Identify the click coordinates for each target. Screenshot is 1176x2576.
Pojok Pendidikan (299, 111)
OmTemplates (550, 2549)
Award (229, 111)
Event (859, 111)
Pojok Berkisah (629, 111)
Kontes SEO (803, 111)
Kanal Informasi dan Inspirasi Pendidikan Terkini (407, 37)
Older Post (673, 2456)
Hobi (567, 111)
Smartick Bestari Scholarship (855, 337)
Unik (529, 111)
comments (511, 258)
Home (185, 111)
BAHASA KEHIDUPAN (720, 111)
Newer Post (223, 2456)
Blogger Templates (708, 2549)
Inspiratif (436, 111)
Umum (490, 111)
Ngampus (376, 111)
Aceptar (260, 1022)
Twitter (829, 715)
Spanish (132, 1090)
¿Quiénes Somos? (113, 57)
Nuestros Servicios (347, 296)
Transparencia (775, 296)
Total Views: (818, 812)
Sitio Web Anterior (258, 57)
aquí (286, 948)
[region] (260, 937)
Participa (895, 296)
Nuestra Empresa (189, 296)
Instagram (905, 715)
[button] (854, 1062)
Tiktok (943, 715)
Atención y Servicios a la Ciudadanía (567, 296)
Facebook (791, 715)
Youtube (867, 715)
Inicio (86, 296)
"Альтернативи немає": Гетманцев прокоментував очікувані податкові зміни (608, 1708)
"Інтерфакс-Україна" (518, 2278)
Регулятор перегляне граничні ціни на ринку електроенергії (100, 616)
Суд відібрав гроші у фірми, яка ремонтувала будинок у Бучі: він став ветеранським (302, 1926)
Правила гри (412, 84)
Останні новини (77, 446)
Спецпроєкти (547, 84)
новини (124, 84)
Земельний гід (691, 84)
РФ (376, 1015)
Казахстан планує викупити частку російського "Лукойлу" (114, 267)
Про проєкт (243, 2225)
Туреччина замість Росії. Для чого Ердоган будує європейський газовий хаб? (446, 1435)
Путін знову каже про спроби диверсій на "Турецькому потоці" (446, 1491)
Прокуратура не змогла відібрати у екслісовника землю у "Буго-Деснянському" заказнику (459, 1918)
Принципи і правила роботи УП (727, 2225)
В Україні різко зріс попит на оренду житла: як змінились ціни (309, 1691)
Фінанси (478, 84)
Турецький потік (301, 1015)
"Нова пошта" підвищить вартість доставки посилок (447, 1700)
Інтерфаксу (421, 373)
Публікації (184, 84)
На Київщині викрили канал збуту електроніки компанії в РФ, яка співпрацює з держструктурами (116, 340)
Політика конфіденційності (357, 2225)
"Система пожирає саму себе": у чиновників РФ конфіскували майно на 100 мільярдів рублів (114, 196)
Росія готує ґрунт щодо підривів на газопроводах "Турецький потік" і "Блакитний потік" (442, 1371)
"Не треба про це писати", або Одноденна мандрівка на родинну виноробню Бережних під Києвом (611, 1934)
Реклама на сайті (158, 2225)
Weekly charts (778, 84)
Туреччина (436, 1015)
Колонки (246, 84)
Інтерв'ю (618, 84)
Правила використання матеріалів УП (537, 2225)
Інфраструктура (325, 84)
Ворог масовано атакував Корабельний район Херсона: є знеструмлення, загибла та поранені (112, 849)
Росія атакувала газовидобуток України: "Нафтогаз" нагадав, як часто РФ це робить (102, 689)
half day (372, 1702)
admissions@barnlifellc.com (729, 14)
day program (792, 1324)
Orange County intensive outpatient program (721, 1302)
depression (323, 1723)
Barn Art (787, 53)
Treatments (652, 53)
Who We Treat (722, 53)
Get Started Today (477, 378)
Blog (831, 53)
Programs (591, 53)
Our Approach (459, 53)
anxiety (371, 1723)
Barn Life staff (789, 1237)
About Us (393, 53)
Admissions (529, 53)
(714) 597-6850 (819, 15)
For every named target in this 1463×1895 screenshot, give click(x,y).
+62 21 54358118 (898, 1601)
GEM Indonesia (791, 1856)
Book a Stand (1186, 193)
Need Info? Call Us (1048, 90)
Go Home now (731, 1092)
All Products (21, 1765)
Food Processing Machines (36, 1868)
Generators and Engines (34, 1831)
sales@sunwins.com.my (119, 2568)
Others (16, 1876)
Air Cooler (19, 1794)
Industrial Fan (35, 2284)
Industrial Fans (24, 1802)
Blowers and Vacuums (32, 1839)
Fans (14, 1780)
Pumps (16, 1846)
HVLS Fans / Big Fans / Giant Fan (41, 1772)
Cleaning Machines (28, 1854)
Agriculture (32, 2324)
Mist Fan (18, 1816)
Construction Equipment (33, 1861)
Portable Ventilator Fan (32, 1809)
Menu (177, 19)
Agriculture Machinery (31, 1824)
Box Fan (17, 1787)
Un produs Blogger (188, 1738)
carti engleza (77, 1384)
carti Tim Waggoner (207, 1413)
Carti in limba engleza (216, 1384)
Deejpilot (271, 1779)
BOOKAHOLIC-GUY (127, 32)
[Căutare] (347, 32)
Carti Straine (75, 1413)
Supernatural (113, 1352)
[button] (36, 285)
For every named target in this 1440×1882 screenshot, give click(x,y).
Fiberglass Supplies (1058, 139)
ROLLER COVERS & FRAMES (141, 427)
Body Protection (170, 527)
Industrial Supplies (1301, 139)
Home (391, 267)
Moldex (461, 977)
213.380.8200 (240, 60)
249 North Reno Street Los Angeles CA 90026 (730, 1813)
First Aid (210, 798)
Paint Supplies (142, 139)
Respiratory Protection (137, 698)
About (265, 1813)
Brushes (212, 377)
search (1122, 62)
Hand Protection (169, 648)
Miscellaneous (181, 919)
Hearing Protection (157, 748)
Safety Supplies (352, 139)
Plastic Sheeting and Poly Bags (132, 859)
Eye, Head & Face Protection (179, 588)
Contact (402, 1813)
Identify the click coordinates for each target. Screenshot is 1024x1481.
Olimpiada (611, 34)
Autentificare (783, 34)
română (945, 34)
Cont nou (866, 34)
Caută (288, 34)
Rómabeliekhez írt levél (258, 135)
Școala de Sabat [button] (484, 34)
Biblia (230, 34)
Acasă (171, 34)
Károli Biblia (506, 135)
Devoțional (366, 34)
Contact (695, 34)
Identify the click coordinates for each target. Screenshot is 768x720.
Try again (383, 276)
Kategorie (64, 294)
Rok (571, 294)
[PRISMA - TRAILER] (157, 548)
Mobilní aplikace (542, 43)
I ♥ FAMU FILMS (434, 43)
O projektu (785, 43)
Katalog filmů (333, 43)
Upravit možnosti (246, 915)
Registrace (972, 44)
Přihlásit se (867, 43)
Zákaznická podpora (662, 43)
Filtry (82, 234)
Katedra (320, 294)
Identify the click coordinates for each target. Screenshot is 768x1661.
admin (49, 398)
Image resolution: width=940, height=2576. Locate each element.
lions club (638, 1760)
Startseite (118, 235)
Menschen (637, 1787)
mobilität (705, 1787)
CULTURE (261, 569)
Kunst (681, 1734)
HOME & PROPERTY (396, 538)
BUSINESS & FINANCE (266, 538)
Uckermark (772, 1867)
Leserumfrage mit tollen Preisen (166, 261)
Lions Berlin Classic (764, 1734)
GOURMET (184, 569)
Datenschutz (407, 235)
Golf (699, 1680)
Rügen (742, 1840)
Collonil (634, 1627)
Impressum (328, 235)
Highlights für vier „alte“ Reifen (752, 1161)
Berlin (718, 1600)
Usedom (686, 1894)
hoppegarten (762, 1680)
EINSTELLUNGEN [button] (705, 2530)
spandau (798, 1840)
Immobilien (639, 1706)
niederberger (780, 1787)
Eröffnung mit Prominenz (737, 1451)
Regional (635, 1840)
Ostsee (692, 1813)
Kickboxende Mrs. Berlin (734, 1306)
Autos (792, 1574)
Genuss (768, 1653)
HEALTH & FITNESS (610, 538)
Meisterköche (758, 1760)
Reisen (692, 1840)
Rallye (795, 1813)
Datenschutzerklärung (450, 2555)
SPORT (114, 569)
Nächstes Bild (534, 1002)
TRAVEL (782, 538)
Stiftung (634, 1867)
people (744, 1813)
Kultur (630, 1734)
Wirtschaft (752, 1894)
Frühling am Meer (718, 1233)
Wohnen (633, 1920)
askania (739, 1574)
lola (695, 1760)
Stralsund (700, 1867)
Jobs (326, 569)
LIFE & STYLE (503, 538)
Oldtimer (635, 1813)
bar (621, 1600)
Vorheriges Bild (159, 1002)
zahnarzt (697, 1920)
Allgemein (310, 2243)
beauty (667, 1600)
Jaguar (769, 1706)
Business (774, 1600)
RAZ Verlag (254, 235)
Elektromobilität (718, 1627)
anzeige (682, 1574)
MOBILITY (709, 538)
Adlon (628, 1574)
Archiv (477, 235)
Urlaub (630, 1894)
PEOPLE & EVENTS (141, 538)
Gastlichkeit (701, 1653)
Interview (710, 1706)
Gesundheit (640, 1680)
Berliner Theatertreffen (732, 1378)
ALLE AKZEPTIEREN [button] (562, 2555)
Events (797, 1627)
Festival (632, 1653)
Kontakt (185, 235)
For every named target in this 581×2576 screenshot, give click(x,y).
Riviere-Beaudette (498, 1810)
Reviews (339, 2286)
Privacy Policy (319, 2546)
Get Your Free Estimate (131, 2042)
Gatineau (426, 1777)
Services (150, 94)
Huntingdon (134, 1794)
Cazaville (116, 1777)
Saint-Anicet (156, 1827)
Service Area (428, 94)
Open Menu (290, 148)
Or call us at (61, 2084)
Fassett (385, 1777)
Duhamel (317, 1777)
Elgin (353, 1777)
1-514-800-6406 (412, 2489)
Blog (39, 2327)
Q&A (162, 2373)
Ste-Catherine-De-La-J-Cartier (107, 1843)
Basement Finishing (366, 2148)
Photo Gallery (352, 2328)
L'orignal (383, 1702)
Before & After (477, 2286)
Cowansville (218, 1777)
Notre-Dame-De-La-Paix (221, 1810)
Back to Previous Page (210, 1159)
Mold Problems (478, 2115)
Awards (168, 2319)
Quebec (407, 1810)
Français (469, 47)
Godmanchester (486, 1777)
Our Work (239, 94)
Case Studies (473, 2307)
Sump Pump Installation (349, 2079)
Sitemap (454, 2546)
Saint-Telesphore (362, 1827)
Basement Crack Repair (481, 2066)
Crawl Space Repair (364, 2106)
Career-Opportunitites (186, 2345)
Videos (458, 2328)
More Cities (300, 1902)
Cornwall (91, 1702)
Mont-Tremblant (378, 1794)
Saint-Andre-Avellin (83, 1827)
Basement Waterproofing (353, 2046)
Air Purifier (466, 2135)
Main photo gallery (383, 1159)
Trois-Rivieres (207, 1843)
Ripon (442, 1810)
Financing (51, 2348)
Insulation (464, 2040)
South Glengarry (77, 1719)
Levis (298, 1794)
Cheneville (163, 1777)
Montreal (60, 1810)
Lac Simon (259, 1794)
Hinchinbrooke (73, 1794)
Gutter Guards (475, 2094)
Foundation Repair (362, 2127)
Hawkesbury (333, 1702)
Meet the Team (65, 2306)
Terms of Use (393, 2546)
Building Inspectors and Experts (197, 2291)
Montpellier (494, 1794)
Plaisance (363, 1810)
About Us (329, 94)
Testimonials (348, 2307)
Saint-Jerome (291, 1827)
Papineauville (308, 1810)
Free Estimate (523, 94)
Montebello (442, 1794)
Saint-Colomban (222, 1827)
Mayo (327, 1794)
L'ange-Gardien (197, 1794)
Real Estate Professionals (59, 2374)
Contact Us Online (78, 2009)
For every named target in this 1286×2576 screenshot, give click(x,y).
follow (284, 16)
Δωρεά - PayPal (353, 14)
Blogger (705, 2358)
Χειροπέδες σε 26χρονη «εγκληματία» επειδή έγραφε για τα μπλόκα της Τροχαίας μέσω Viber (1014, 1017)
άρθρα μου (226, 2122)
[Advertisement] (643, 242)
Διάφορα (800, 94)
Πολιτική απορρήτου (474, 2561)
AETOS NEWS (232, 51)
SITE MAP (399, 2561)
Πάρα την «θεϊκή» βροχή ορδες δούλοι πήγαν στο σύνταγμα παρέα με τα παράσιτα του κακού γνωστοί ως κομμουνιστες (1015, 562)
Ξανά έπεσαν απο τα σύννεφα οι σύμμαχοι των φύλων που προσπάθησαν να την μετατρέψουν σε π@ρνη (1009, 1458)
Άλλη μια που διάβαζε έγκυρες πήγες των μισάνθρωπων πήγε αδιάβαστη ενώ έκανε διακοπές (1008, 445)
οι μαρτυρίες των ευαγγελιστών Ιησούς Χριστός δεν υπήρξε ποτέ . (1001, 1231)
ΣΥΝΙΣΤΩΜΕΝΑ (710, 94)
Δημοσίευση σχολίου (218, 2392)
====
- _TASK ITEM_: Print exactly the lines above from the one with "Main photo gallery (383, 1159)" to the one with "Blogger (705, 2358)", including both.

- _EXERCISE SOLUTION_:
Main photo gallery (383, 1159)
Trois-Rivieres (207, 1843)
Ripon (442, 1810)
Financing (51, 2348)
Insulation (464, 2040)
South Glengarry (77, 1719)
Levis (298, 1794)
Cheneville (163, 1777)
Montreal (60, 1810)
Lac Simon (259, 1794)
Hinchinbrooke (73, 1794)
Gutter Guards (475, 2094)
Foundation Repair (362, 2127)
Hawkesbury (333, 1702)
Meet the Team (65, 2306)
Terms of Use (393, 2546)
Building Inspectors and Experts (197, 2291)
Montpellier (494, 1794)
Plaisance (363, 1810)
About Us (329, 94)
Testimonials (348, 2307)
Saint-Jerome (291, 1827)
Papineauville (308, 1810)
Free Estimate (523, 94)
Montebello (442, 1794)
Saint-Colomban (222, 1827)
Mayo (327, 1794)
L'ange-Gardien (197, 1794)
Real Estate Professionals (59, 2374)
Contact Us Online (78, 2009)
For every named target in this 1286×2576 screenshot, give click(x,y).
follow (284, 16)
Δωρεά - PayPal (353, 14)
Blogger (705, 2358)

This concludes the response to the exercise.